## What you are asked to do
Exact copy, no pictures: return all the records as they stand.

*** Opening of The data ***

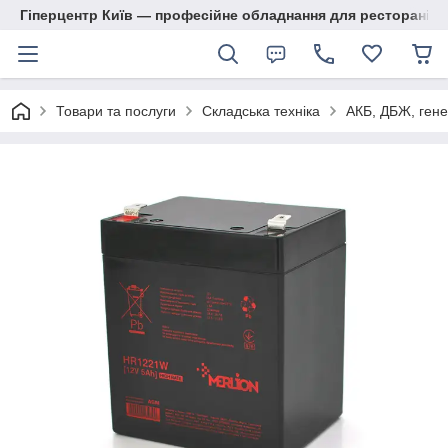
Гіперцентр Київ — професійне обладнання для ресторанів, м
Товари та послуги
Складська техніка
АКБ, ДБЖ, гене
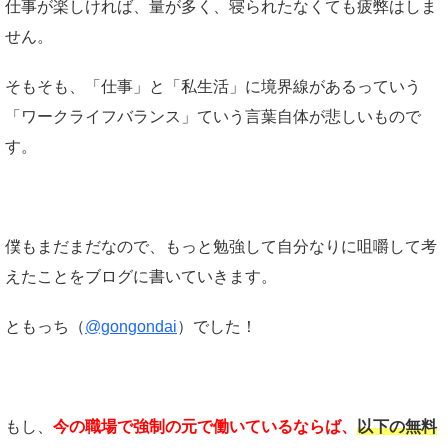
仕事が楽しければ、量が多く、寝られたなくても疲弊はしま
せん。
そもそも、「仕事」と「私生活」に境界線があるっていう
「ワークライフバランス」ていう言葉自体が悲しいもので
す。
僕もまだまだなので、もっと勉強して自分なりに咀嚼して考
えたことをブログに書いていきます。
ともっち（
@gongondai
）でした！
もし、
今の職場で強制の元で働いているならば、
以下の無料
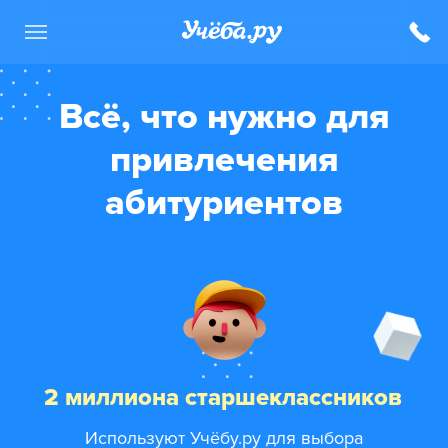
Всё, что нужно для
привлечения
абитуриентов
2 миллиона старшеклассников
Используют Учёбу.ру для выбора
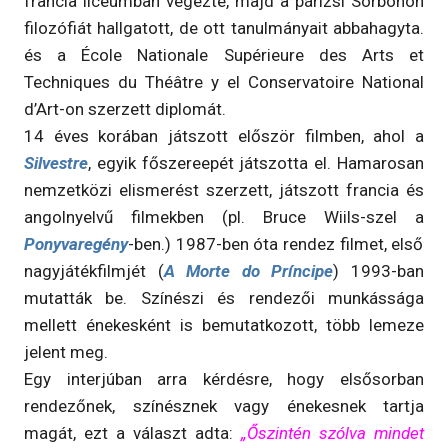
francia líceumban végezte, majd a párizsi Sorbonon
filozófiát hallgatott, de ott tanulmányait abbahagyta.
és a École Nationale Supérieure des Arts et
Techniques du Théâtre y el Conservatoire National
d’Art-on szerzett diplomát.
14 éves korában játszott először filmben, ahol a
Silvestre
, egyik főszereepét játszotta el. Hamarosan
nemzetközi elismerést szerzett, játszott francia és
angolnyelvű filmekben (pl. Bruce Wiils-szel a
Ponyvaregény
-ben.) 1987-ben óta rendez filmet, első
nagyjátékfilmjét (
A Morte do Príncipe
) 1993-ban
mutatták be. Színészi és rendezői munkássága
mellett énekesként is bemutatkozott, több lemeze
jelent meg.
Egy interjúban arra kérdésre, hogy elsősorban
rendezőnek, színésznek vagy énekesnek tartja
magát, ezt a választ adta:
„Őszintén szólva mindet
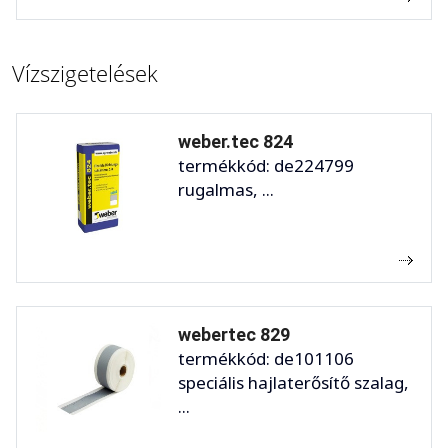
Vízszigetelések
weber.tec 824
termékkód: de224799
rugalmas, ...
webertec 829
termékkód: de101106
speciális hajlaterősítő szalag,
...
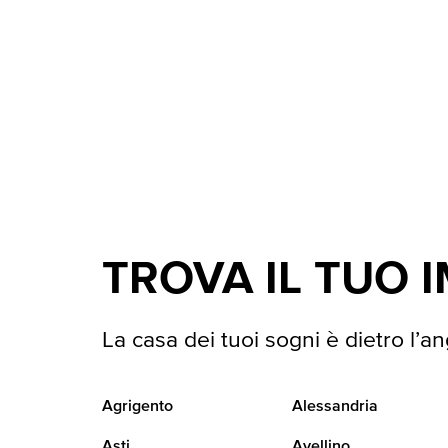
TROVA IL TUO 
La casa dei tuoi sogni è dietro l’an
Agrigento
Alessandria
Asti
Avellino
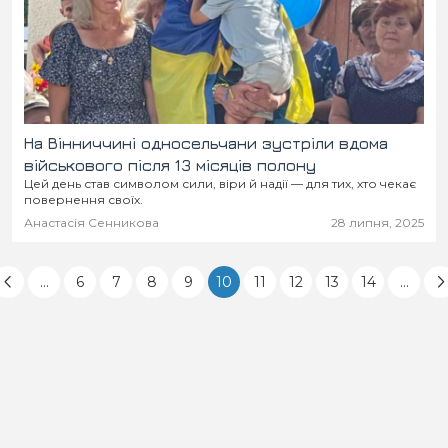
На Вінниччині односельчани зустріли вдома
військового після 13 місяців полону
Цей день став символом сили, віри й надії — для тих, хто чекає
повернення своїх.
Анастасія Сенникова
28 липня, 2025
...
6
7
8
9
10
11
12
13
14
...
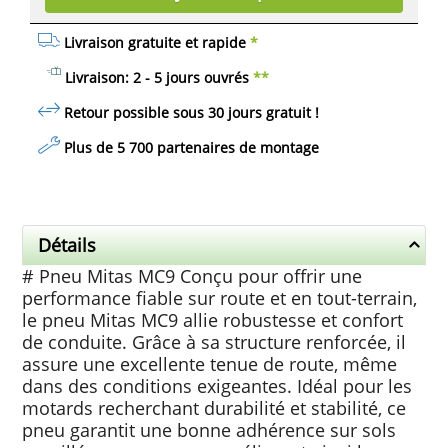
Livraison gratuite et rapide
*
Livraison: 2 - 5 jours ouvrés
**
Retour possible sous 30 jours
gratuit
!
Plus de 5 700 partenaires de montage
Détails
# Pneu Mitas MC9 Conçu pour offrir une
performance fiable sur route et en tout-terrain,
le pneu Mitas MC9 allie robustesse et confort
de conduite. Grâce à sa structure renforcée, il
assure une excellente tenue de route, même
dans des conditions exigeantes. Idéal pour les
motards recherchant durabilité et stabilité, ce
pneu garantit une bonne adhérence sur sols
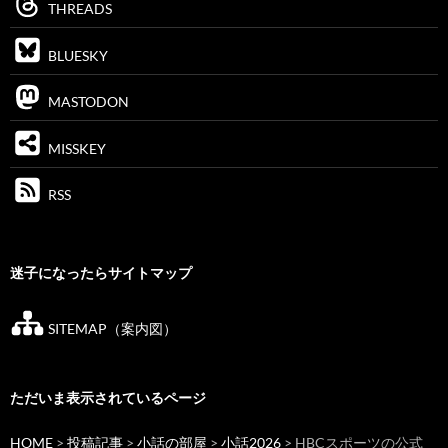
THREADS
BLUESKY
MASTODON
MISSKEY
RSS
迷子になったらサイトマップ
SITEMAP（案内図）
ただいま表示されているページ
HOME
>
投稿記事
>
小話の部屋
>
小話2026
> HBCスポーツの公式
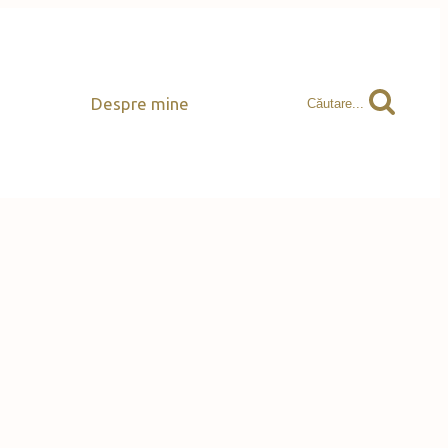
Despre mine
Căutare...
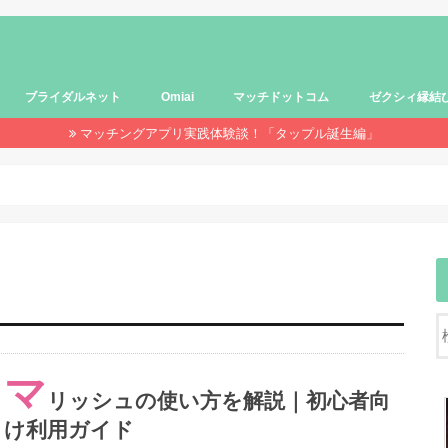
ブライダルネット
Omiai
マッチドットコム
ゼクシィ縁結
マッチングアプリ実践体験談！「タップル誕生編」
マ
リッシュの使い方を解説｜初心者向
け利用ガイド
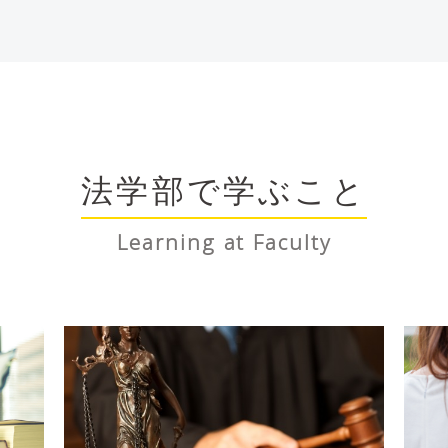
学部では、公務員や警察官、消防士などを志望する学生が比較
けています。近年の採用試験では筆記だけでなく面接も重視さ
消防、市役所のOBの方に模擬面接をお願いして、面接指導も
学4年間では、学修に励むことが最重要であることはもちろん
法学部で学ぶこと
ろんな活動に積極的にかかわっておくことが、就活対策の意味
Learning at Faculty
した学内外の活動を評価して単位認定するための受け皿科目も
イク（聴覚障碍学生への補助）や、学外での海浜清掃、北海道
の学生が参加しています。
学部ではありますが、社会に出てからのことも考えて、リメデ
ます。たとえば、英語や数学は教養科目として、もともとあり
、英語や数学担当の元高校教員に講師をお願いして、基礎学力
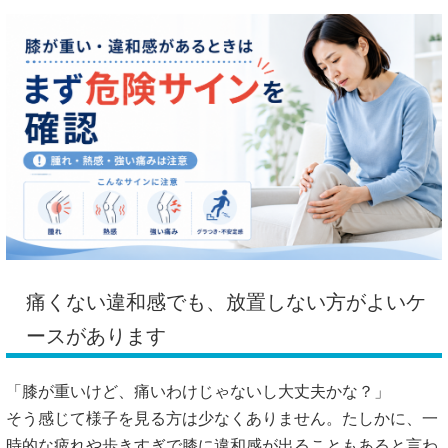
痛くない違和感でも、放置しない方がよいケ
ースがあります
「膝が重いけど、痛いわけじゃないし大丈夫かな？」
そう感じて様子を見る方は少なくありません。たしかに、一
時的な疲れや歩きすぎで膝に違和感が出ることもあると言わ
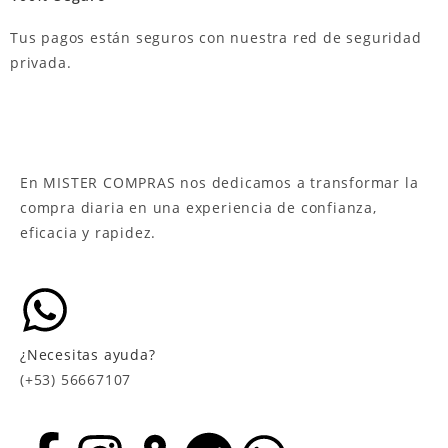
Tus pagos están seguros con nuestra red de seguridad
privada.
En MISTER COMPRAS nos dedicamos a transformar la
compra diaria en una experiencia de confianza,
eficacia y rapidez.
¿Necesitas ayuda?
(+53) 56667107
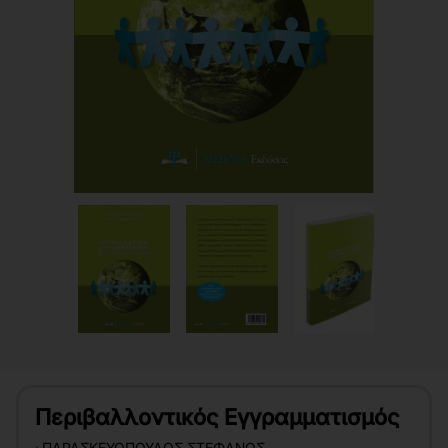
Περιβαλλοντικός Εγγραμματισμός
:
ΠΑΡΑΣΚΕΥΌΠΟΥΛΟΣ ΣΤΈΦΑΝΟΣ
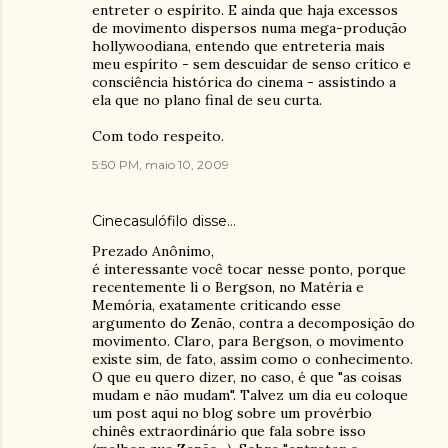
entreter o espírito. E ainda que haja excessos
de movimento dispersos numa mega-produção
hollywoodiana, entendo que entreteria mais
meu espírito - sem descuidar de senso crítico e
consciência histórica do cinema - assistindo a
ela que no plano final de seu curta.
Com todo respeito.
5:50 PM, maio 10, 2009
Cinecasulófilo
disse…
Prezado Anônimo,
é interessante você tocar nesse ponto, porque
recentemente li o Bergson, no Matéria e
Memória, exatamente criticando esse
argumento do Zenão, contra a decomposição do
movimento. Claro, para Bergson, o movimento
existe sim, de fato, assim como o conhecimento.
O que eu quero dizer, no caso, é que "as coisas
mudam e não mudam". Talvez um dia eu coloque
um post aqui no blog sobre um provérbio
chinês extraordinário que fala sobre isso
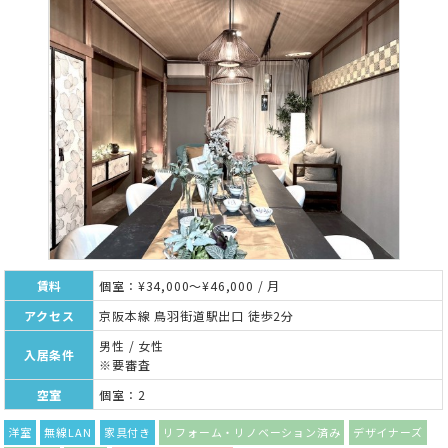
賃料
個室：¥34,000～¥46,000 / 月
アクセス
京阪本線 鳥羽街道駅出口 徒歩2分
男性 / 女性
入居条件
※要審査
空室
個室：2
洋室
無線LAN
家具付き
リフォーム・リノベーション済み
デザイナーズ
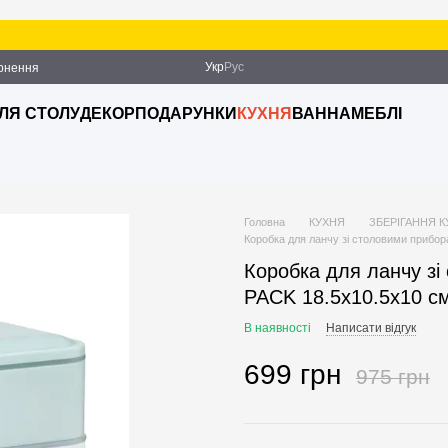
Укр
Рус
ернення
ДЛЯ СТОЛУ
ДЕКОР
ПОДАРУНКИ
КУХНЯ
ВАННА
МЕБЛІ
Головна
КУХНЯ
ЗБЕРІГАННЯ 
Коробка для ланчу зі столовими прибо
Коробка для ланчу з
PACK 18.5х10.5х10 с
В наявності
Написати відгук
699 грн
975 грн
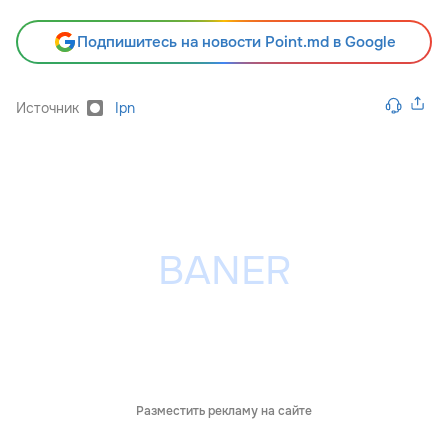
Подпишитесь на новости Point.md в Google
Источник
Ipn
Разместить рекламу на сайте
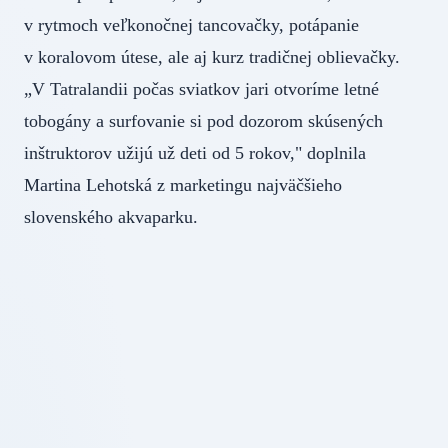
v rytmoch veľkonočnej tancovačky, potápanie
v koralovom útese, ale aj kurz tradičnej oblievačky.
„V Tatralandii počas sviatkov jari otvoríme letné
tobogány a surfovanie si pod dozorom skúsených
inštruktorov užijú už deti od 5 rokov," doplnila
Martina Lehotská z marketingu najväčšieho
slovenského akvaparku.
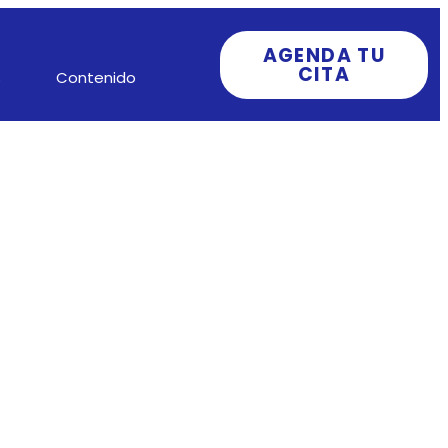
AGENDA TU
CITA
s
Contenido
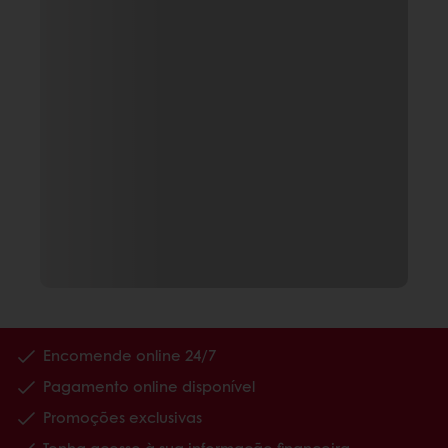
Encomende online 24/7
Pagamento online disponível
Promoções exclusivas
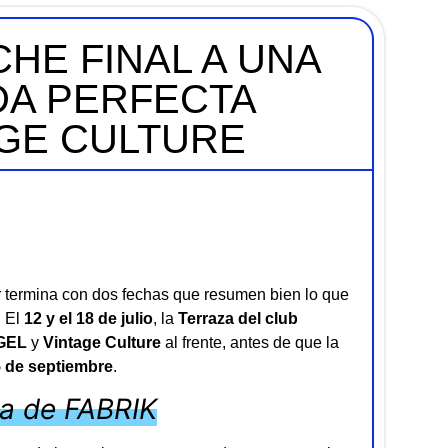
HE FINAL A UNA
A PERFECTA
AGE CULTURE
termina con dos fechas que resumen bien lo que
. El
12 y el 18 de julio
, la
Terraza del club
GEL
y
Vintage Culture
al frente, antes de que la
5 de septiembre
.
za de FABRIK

*** Close of The data ***

## Exercise answer
Гіперцентр Київ — професійне обладнання для ресторанів, м
Товари та послуги
Складська техніка
АКБ, ДБЖ, гене
仕事が楽しければ、量が多く、寝られたなくても疲弊はしま
せん。
そもそも、「仕事」と「私生活」に境界線があるっていう
「ワークライフバランス」ていう言葉自体が悲しいもので
す。
僕もまだまだなので、もっと勉強して自分なりに咀嚼して考
えたことをブログに書いていきます。
ともっち（
@gongondai
）でした！
もし、
今の職場で強制の元で働いているならば、
以下の無料
Всё, что нужно для
привлечения
абитуриентов
2 миллиона старшеклассников
Используют Учёбу.ру для выбора
francia líceumban végezte, majd a párizsi Sorbonon
filozófiát hallgatott, de ott tanulmányait abbahagyta.
és a École Nationale Supérieure des Arts et
Techniques du Théâtre y el Conservatoire National
d’Art-on szerzett diplomát.
14 éves korában játszott először filmben, ahol a
Silvestre
, egyik főszereepét játszotta el. Hamarosan
nemzetközi elismerést szerzett, játszott francia és
angolnyelvű filmekben (pl. Bruce Wiils-szel a
Ponyvaregény
-ben.) 1987-ben óta rendez filmet, első
nagyjátékfilmjét (
A Morte do Príncipe
) 1993-ban
mutatták be. Színészi és rendezői munkássága
mellett énekesként is bemutatkozott, több lemeze
jelent meg.
Egy interjúban arra kérdésre, hogy elsősorban
rendezőnek, színésznek vagy énekesnek tartja
magát, ezt a választ adta:
„Őszintén szólva mindet
Vízszigetelések
weber.tec 824
termékkód: de224799
rugalmas, ...
webertec 829
termékkód: de101106
speciális hajlaterősítő szalag,
...
TROVA IL TUO 
La casa dei tuoi sogni è dietro l’an
Agrigento
Alessandria
Asti
Avellino
На Вінниччині односельчани зустріли вдома
військового після 13 місяців полону
Цей день став символом сили, віри й надії — для тих, хто чекає
повернення своїх.
Анастасія Сенникова
28 липня, 2025
...
6
7
8
9
10
11
12
13
14
...
Livraison gratuite et rapide
*
Livraison: 2 - 5 jours ouvrés
**
Retour possible sous 30 jours
gratuit
!
Plus de 5 700 partenaires de montage
Détails
# Pneu Mitas MC9 Conçu pour offrir une
performance fiable sur route et en tout-terrain,
le pneu Mitas MC9 allie robustesse et confort
de conduite. Grâce à sa structure renforcée, il
assure une excellente tenue de route, même
dans des conditions exigeantes. Idéal pour les
motards recherchant durabilité et stabilité, ce
pneu garantit une bonne adhérence sur sols
THREADS
BLUESKY
MASTODON
MISSKEY
RSS
迷子になったらサイトマップ
SITEMAP（案内図）
ただいま表示されているページ
HOME
>
投稿記事
>
小話の部屋
>
小話2026
> HBCスポーツの公式
Despre mine
Căutare...
ブライダルネット
Omiai
マッチドットコム
ゼクシィ縁結
マッチングアプリ実践体験談！「タップル誕生編」
マ
リッシュの使い方を解説｜初心者向
け利用ガイド
学部では、公務員や警察官、消防士などを志望する学生が比較
けています。近年の採用試験では筆記だけでなく面接も重視さ
消防、市役所のOBの方に模擬面接をお願いして、面接指導も
学4年間では、学修に励むことが最重要であることはもちろん
法学部で学ぶこと
ろんな活動に積極的にかかわっておくことが、就活対策の意味
Learning at Faculty
した学内外の活動を評価して単位認定するための受け皿科目も
イク（聴覚障碍学生への補助）や、学外での海浜清掃、北海道
の学生が参加しています。
学部ではありますが、社会に出てからのことも考えて、リメデ
ます。たとえば、英語や数学は教養科目として、もともとあり
、英語や数学担当の元高校教員に講師をお願いして、基礎学力
痛くない違和感でも、放置しない方がよいケ
ースがあります
「膝が重いけど、痛いわけじゃないし大丈夫かな？」
そう感じて様子を見る方は少なくありません。たしかに、一
時的な疲れや歩きすぎで膝に違和感が出ることもあると言わ
Tus pagos están seguros con nuestra red de seguridad
privada.
En MISTER COMPRAS nos dedicamos a transformar la
compra diaria en una experiencia de confianza,
eficacia y rapidez.
¿Necesitas ayuda?
(+53) 56667107
Περιβαλλοντικός Εγγραμματισμός
:
ΠΑΡΑΣΚΕΥΌΠΟΥΛΟΣ ΣΤΈΦΑΝΟΣ
entreter o espírito. E ainda que haja excessos
de movimento dispersos numa mega-produção
hollywoodiana, entendo que entreteria mais
meu espírito - sem descuidar de senso crítico e
consciência histórica do cinema - assistindo a
ela que no plano final de seu curta.
Com todo respeito.
5:50 PM, maio 10, 2009
Cinecasulófilo
disse…
Prezado Anônimo,
é interessante você tocar nesse ponto, porque
recentemente li o Bergson, no Matéria e
Memória, exatamente criticando esse
argumento do Zenão, contra a decomposição do
movimento. Claro, para Bergson, o movimento
existe sim, de fato, assim como o conhecimento.
O que eu quero dizer, no caso, é que "as coisas
mudam e não mudam". Talvez um dia eu coloque
um post aqui no blog sobre um provérbio
chinês extraordinário que fala sobre isso
賃料
個室：¥34,000～¥46,000 / 月
アクセス
京阪本線 鳥羽街道駅出口 徒歩2分
男性 / 女性
入居条件
※要審査
空室
個室：2
洋室
無線LAN
家具付き
リフォーム・リノベーション済み
デザイナーズ
Укр
Рус
ернення
ДЛЯ СТОЛУ
ДЕКОР
ПОДАРУНКИ
КУХНЯ
ВАННА
МЕБЛІ
Головна
КУХНЯ
ЗБЕРІГАННЯ 
Коробка для ланчу зі столовими прибо
Коробка для ланчу з
PACK 18.5х10.5х10 с
В наявності
Написати відгук
699 грн
975 грн
Подпишитесь на новости Point.md в Google
Источник
Ipn
Разместить рекламу на сайте
v rytmoch veľkonočnej tancovačky, potápanie
v koralovom útese, ale aj kurz tradičnej oblievačky.
„V Tatralandii počas sviatkov jari otvoríme letné
tobogány a surfovanie si pod dozorom skúsených
inštruktorov užijú už deti od 5 rokov," doplnila
Martina Lehotská z marketingu najväčšieho
slovenského akvaparku.
AGENDA TU
CITA
s
Contenido
Encomende online 24/7
Pagamento online disponível
Promoções exclusivas
HE FINAL A UNA
A PERFECTA
AGE CULTURE
termina con dos fechas que resumen bien lo que
. El
12 y el 18 de julio
, la
Terraza del club
GEL
y
Vintage Culture
al frente, antes de que la
5 de septiembre
.
za de FABRIK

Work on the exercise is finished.